There was more to celebrate than just a new press when Mediengruppe Pressedruck marked the commissioning of its new double-width Koenig & Bauer Commander CL.
The publisher of the Augsburger Allgemeine, Main-Post and Südkurier newspapers is changing from Rhenish to the more compact Berlin format with the move, which takes place amid organisational and management change. New management teams have been named – separating publishing from radio & TV – charged with accelerating development of digital products across the group.
And yes, since family-owned Pressedruck owns the biggest newspapers in the (rival) press-manufacturing cities of Augsburg and Würzburg, someone was going to be disappointed by the growing standardisation.
GXpress visited the print centres in Gelnhausen (Druck-und-Pressehaus Naumann), Aschaffenburg (Main-Echo) and Würzburg (Pressedruck’s Main Post) in 2021, where the common denominator is at least two towers of Koenig & Bauer’s Commander CL, installed since 2014 (see our report here).
Another common denominator of course, is the highly editionised newspapers that are keeping print alive in the DACH (Germany-Austria-Switzerland) region.

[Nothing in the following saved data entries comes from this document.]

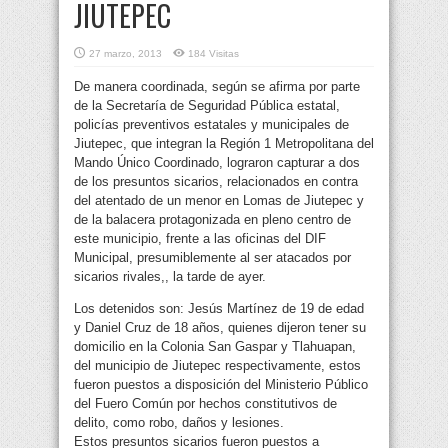
JIUTEPEC
27 marzo, 2013
184 Visitas
De manera coordinada, según se afirma por parte
de la Secretaría de Seguridad Pública estatal,
policías preventivos estatales y municipales de
Jiutepec, que integran la Región 1 Metropolitana del
Mando Único Coordinado, lograron capturar a dos
de los presuntos sicarios, relacionados en contra
del atentado de un menor en Lomas de Jiutepec
y
de la balacera protagonizada en pleno centro de
este municipio, frente a las oficinas del DIF
Municipal, presumiblemente al ser atacados por
sicarios rivales,, la tarde de ayer.
Los detenidos son: Jesús Martínez de 19 de edad
y Daniel Cruz de 18 años, quienes dijeron tener su
domicilio en la Colonia San Gaspar y Tlahuapan,
del municipio de Jiutepec respectivamente, estos
fueron puestos a disposición del Ministerio Público
del Fuero Común por hechos constitutivos de
delito, como robo, daños y lesiones.
Estos presuntos sicarios fueron puestos a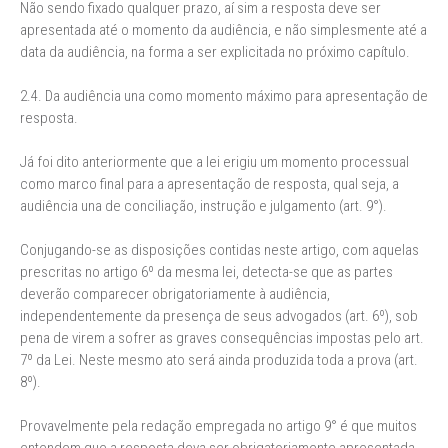
Não sendo fixado qualquer prazo, aí sim a resposta deve ser
apresentada até o momento da audiência, e não simplesmente até a
data da audiência, na forma a ser explicitada no próximo capítulo.
2.4. Da audiência una como momento máximo para apresentação de
resposta.
Já foi dito anteriormente que a lei erigiu um momento processual
como marco final para a apresentação de resposta, qual seja, a
audiência una de conciliação, instrução e julgamento (art. 9°).
Conjugando-se as disposições contidas neste artigo, com aquelas
prescritas no artigo 6º da mesma lei, detecta-se que as partes
deverão comparecer obrigatoriamente à audiência,
independentemente da presença de seus advogados (art. 6º), sob
pena de virem a sofrer as graves consequências impostas pelo art.
7º da Lei. Neste mesmo ato será ainda produzida toda a prova (art.
8º).
Provavelmente pela redação empregada no artigo 9° é que muitos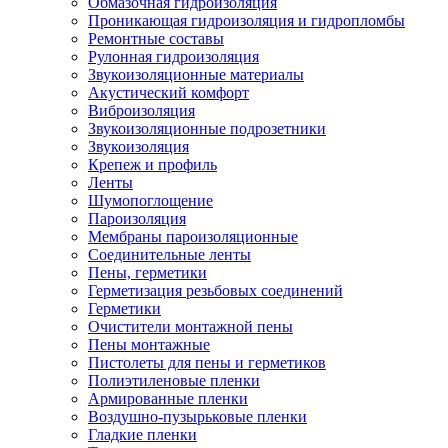
Обмазочная гидроизоляция
Проникающая гидроизоляция и гидропломбы
Ремонтные составы
Рулонная гидроизоляция
Звукоизоляционные материалы
Акустический комфорт
Виброизоляция
Звукоизоляционные подрозетники
Звукоизоляция
Крепеж и профиль
Ленты
Шумопоглощение
Пароизоляция
Мембраны пароизоляционные
Соединительные ленты
Пены, герметики
Герметизация резьбовых соединений
Герметики
Очистители монтажной пены
Пены монтажные
Пистолеты для пены и герметиков
Полиэтиленовые пленки
Армированные пленки
Воздушно-пузырьковые пленки
Гладкие пленки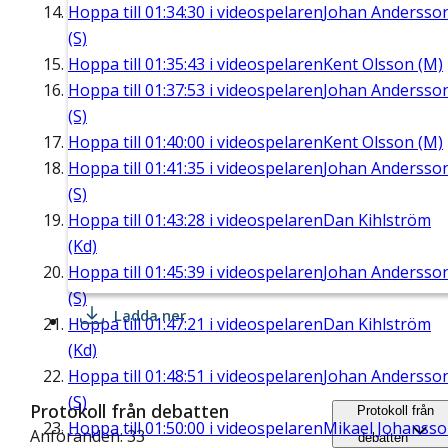
Hoppa till
01:34:30
i videospelaren
Johan Andersso
(S)
Hoppa till
01:35:43
i videospelaren
Kent Olsson (M)
Hoppa till
01:37:53
i videospelaren
Johan Andersso
(S)
Hoppa till
01:40:00
i videospelaren
Kent Olsson (M)
Hoppa till
01:41:35
i videospelaren
Johan Andersso
(S)
Hoppa till
01:43:28
i videospelaren
Dan Kihlström
(Kd)
Hoppa till
01:45:39
i videospelaren
Johan Andersso
(S)
Ladda ner
Hoppa till
01:47:21
i videospelaren
Dan Kihlström
(Kd)
Hoppa till
01:48:51
i videospelaren
Johan Andersso
(S)
Protokoll från debatten
Protokoll från
Hoppa till
01:50:00
i videospelaren
Mikael Johanss
Anföranden: 33
debatten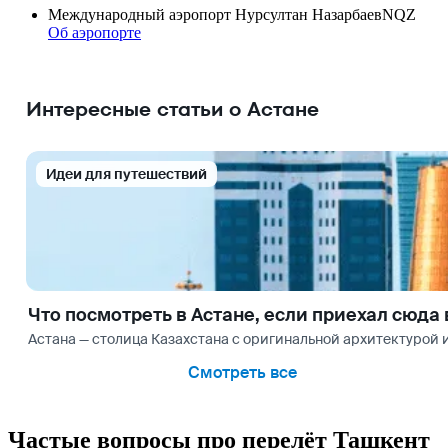
Международный аэропорт Нурсултан Назарбаев
NQZ
Об аэропорте
Интересные статьи о Астане
Идеи для путешествий
Что посмотреть в Астане, если приехал сюда 
Астана — столица Казахстана с оригинальной архитектурой 
Смотреть все
Частые вопросы про перелёт Ташкент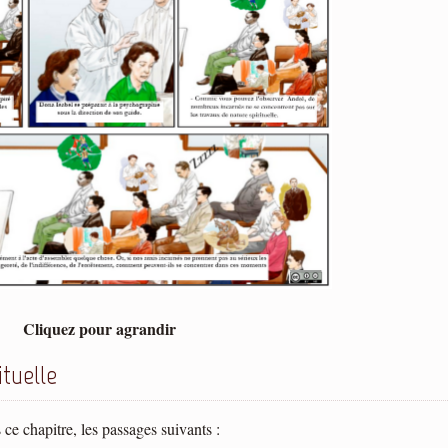
Cliquez pour agrandir
ituelle
 ce chapitre, les passages suivants :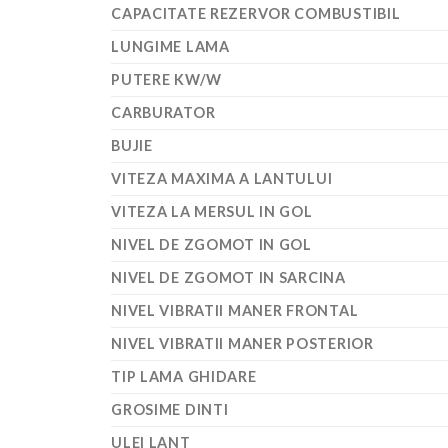
CAPACITATE REZERVOR COMBUSTIBIL
LUNGIME LAMA
PUTERE KW/W
CARBURATOR
BUJIE
VITEZA MAXIMA A LANTULUI
VITEZA LA MERSUL IN GOL
NIVEL DE ZGOMOT IN GOL
NIVEL DE ZGOMOT IN SARCINA
NIVEL VIBRATII MANER FRONTAL
NIVEL VIBRATII MANER POSTERIOR
TIP LAMA GHIDARE
GROSIME DINTI
ULEI LANT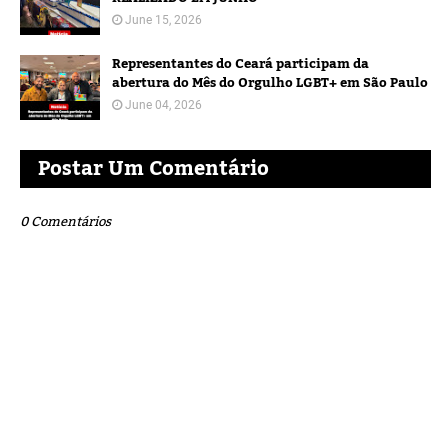
June 15, 2026
Representantes do Ceará participam da
abertura do Mês do Orgulho LGBT+ em São Paulo
June 04, 2026
Postar Um Comentário
0 Comentários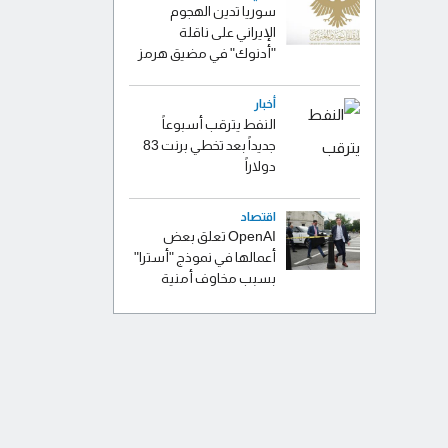
سوريا تدين الهجوم
الإيراني على ناقلة
"أدنوك" في مضيق هرمز ‏
أخبار
النفط يترقب أسبوعاً
جديداً بعد تخطي برنت 83
دولاراً
اقتصاد
OpenAI تعلق بعض
أعمالها في نموذج "أسترا"
بسبب مخاوف أمنية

The new Commander CL exists to continue that trend, and depends on features such as automatic plate changing and predictive maintenance, with setup times, waste, and downtime “sustainably minimised”. Housed in a new print centre, the new press – which went live last September – replaces a 20-year-old Colorman XXL, made by local Augsburg hero manroland Goss (ouch!).
An address from the Bavarian media minister and blessings from leading Catholic and Protestant clerics emphasised the strategic significance of the event, attended by about 100 invited guests.

The 4/2 press consists of three towers and two folders, backed up by comprehensive QIPC control systems with the focus on flexibility, reliability and the use of intelligent features for minimal setup times and excellent print quality. Automation functions range from automatic plate changing to precise colour density control and future-proof predictive maintenance.
Integrating the press into existing infrastructure required “the utmost precision” with technology head Andreas Ullmann speaking of impressive progress and “first-class” collaboration with the maker, whose Würzburg headquarters was visited by a group of 40 employees.
Koenig & Bauer chief financial officer Alexander Blum spoke of the cooperation and commitment: “I am delighted that our collaboration over the past 24 months or so has run so smoothly, and that we have reached our goal together, right on target,” he said.

Among guests at the “cracking event” was Sarah Lesting who leads WAN-Ifra’s Distripress/World Printers Forum, to whom we’re delighted to afford the final word. “The engineering powerhouse behind this new newsprint facility is absolutely mind-blowing,” she said in a social media post: “three massive printing towers… printing 18 different local editions six nights a week, a total overnight circulation of 140,000 newspapers operating at a blistering speed of up to 55,000 cph.
“Seeing this level of investment in the world of print is incredibly exciting.”